The world is on the verge of being consumed by the Fog, an ever-growing mist that corrupts and destroys all life within it. Unable to reach the source, humanity has no way to stop the Fog's growth. The destruction of the world is inevitable; humanity is at the end of its time.

In Asala, one of the few remaining settlements outside the Fog, two friends are on the verge of completing their training to become knights sworn to help weather the coming disaster: the cynical Aeyr Wilder and the kindhearted Mia Alacruz. However, catastrophic events soon destroy the very foundations of their lives, and they are forced to make the choice between their precious friendship and following the path they each believe is right. Their faith in their beliefs, and in each other, will be pushed to the limit as they decide what to save and what to sacrifice as the world collapses around them.

"There is no stopping the coming apocalypse. The only question remaining is: can humanity endure it?"


Prayer of the Faithless integrates elements of classic survival-horror games into its turn-based battle system. There are no readily accessible healing abilities, so your survival depends on managing a limited supply of restorative items you find or purchase. In addition, your equipped weapons and armor will drastically affect your performance by raising some stats, penalizing others, and changing your available abilities.

To reward a playstyle of controlled aggression rather than raw power and high levels, the battle system in Prayer of the Faithless turns a number of RPG conventions on their heads: You have three actions per turn, and you can spend them however you wish during battle. Plus, allies and enemies cannot guard, but must maintain their Stamina pools to block incoming damage. You must damage the enemy's Stamina to be able to hurt them, but be careful: overusing powerful abilities will leave allies wide open to attack!

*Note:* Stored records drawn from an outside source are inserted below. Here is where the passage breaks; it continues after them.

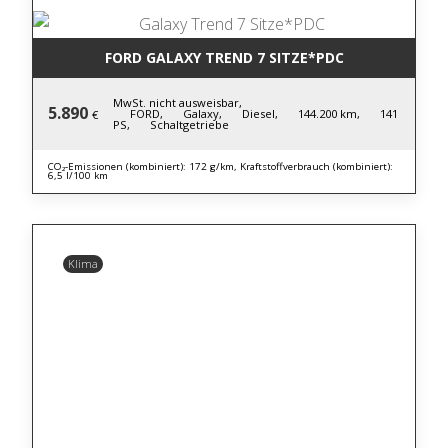
FORD GALAXY TREND 7 SITZE*PDC
MwSt. nicht ausweisbar,
5.890
FORD,
Galaxy,
Diesel,
144.200 km,
141
€
PS,
Schaltgetriebe
CO₂-Emissionen (kombiniert): 172 g/km, Kraftstoffverbrauch (kombiniert):
6,5 l/100 km
Klima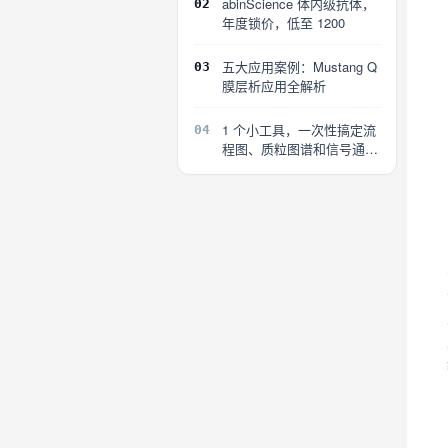
abinScience 体内级抗体，
02
年度锁价，低至 1200
五大应用案例：Mustang Q
03
膜层析应用全解析
1 个小工具，一次性搞定流
04
程图、质粒图谱和信号通路
图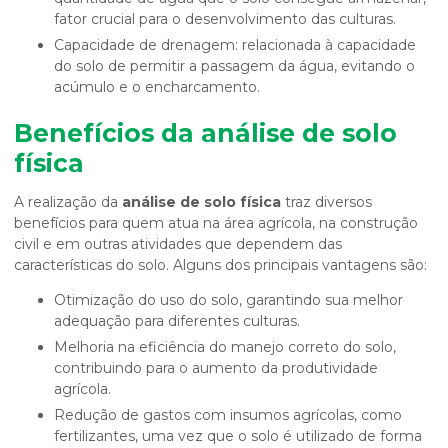
fator crucial para o desenvolvimento das culturas.
Capacidade de drenagem: relacionada à capacidade
do solo de permitir a passagem da água, evitando o
acúmulo e o encharcamento.
Benefícios da
análise de solo
física
A realização da
análise de solo física
traz diversos
benefícios para quem atua na área agrícola, na construção
civil e em outras atividades que dependem das
características do solo. Alguns dos principais vantagens são:
Otimização do uso do solo, garantindo sua melhor
adequação para diferentes culturas.
Melhoria na eficiência do manejo correto do solo,
contribuindo para o aumento da produtividade
agrícola.
Redução de gastos com insumos agrícolas, como
fertilizantes, uma vez que o solo é utilizado de forma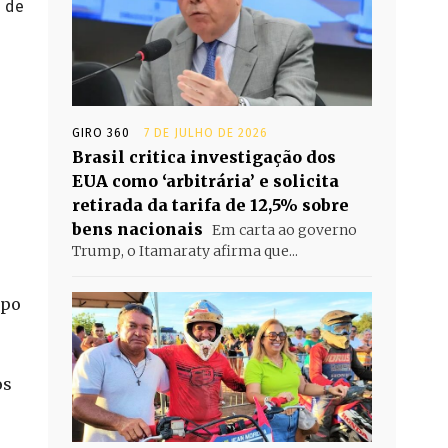
% de
GIRO 360
7 DE JULHO DE 2026
Brasil critica investigação dos
EUA como ‘arbitrária’ e solicita
retirada da tarifa de 12,5% sobre
bens nacionais
Em carta ao governo
Trump, o Itamaraty afirma que...
mpo
os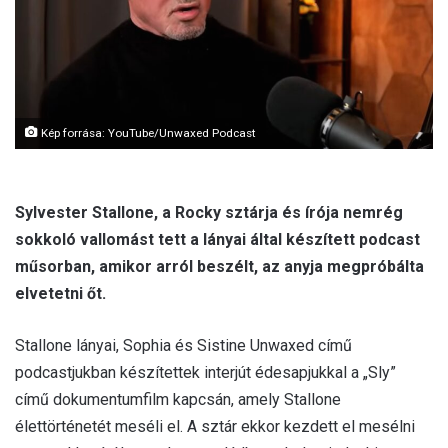
Kép forrása: YouTube/Unwaxed Podcast
Sylvester Stallone, a Rocky sztárja és írója nemrég
sokkoló vallomást tett a lányai által készített podcast
műsorban, amikor arról beszélt, az anyja megpróbálta
elvetetni őt.
Stallone lányai, Sophia és Sistine Unwaxed című
podcastjukban készítettek interjút édesapjukkal a „Sly”
című dokumentumfilm kapcsán, amely Stallone
élettörténetét meséli el. A sztár ekkor kezdett el mesélni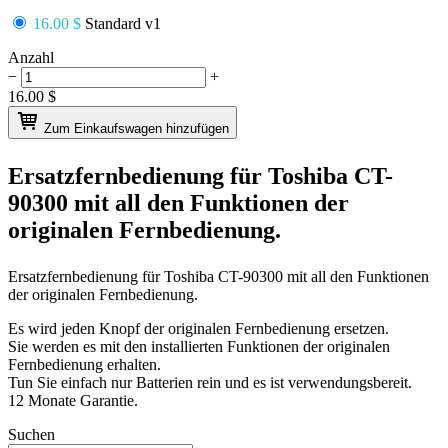
16.00 $
Standard v1
Anzahl
−
+
16.00
$
Zum Einkaufswagen hinzufügen
Ersatzfernbedienung für
Toshiba CT-
90300
mit all den Funktionen der
originalen Fernbedienung.
Ersatzfernbedienung für
Toshiba CT-90300
mit all den Funktionen
der originalen Fernbedienung.
Es wird jeden Knopf der originalen Fernbedienung ersetzen.
Sie werden es mit den installierten Funktionen der originalen
Fernbedienung erhalten.
Tun Sie einfach nur Batterien rein und es ist verwendungsbereit.
12 Monate Garantie.
Suchen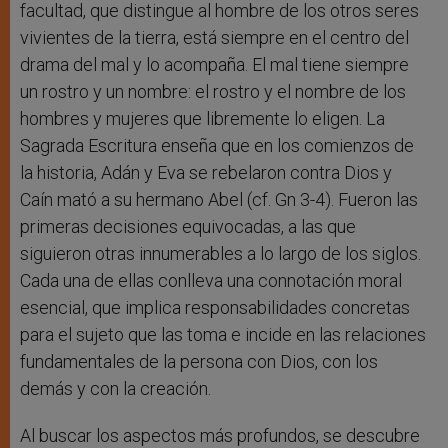
facultad, que distingue al hombre de los otros seres
vivientes de la tierra, está siempre en el centro del
drama del mal y lo acompaña. El mal tiene siempre
un rostro y un nombre: el rostro y el nombre de los
hombres y mujeres que libremente lo eligen. La
Sagrada Escritura enseña que en los comienzos de
la historia, Adán y Eva se rebelaron contra Dios y
Caín mató a su hermano Abel (cf. Gn 3-4). Fueron las
primeras decisiones equivocadas, a las que
siguieron otras innumerables a lo largo de los siglos.
Cada una de ellas conlleva una connotación moral
esencial, que implica responsabilidades concretas
para el sujeto que las toma e incide en las relaciones
fundamentales de la persona con Dios, con los
demás y con la creación.
Al buscar los aspectos más profundos, se descubre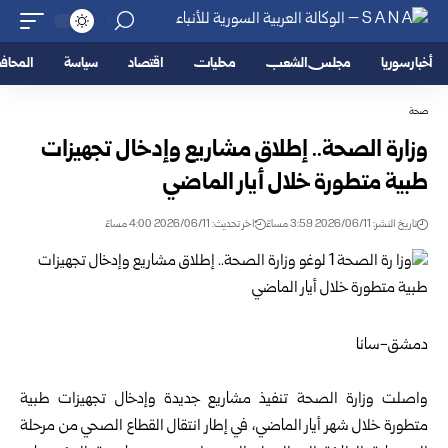
أخبار سوريا
مجلس الشعب
محليات
اقتصاد
سياسة
المحا
صحة
وزارة الصحة.. إطلاق مشاريع وإدخال تجهيزات
طبية متطورة خلال أيار الماضي
تاريخ النشر: 2026/06/11 3:59 مساءً
اخر تحديث: 2026/06/11 4:00 مساءً
دمشق-سانا
واصلت
وزارة الصحة
تنفيذ مشاريع جديدة وإدخال تجهيزات طبية
متطورة خلال شهر أيار الماضي، في إطار انتقال القطاع الصحي من مرحلة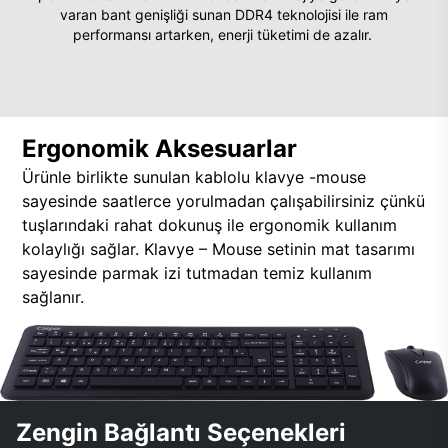
varan bant genişliği sunan DDR4 teknolojisi ile ram
performansı artarken, enerji tüketimi de azalır.
Ergonomik Aksesuarlar
Ürünle birlikte sunulan kablolu klavye -mouse
sayesinde saatlerce yorulmadan çalışabilirsiniz çünkü
tuşlarındaki rahat dokunuş ile ergonomik kullanım
kolaylığı sağlar. Klavye – Mouse setinin mat tasarımı
sayesinde parmak izi tutmadan temiz kullanım
sağlanır.
Zengin Bağlantı Seçenekleri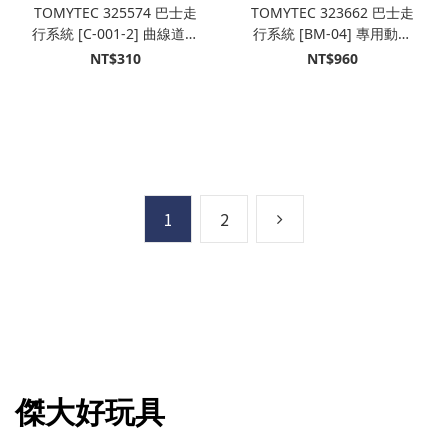
TOMYTEC 325574 巴士走
TOMYTEC 323662 巴士走
行系統 [C-001-2] 曲線道路
行系統 [BM-04] 專用動力
C66-30-RO (6入)
部件
NT$310
NT$960
1
2
傑大好玩具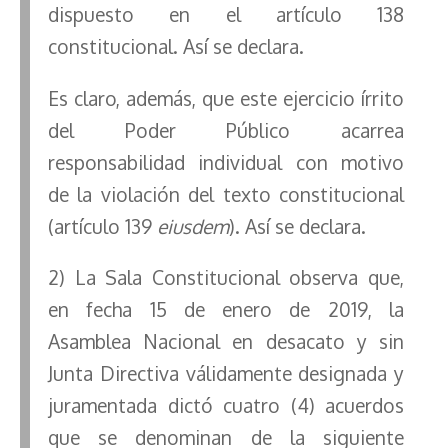
dispuesto en el artículo 138
constitucional. Así se declara.
Es claro, además, que este ejercicio írrito
del Poder Público acarrea
responsabilidad individual con motivo
de la violación del texto constitucional
(artículo 139
eiusdem
). Así se declara.
2) La Sala Constitucional observa que,
en fecha 15 de enero de 2019, la
Asamblea Nacional en desacato y sin
Junta Directiva válidamente designada y
juramentada dictó cuatro (4) acuerdos
que se denominan de la siguiente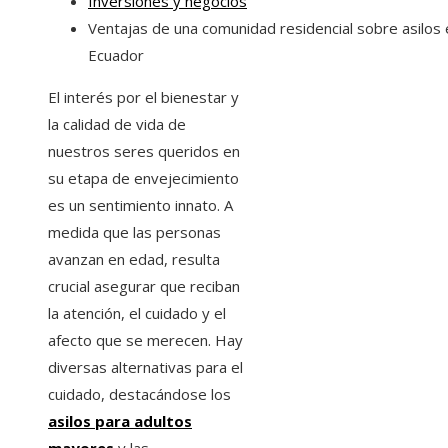
Inversiones y negocios
Ventajas de una comunidad residencial sobre asilos 
Ecuador
El interés por el bienestar y
la calidad de vida de
nuestros seres queridos en
su etapa de envejecimiento
es un sentimiento innato. A
medida que las personas
avanzan en edad, resulta
crucial asegurar que reciban
la atención, el cuidado y el
afecto que se merecen. Hay
diversas alternativas para el
cuidado, destacándose los
asilos para adultos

Each ally's personality traits affect their combat prowess and abilities. As the story goes on and the stakes are raised, these traits will develop (and degrade!) along with the character's mental state. You will get to truly understand how each character thinks and feels through conversations and battle performance, and see how the state of the world affects their morale and beliefs.

Latest Blog

Thoughts on Game Endings

I've never exactly kept it a secret that Prayer of the Faithless was set just before the inevitable end of the world. Because of that, I knew that handling the multiple ways the story can conclude was going to be an uphill battle from the very beginning. After all, how else can you end a story with such a definitive finale already ingrained into its core premise? Last week, when I released chapter 4 to testers and began polishing the endgame, I found myself thinking about this a lot more.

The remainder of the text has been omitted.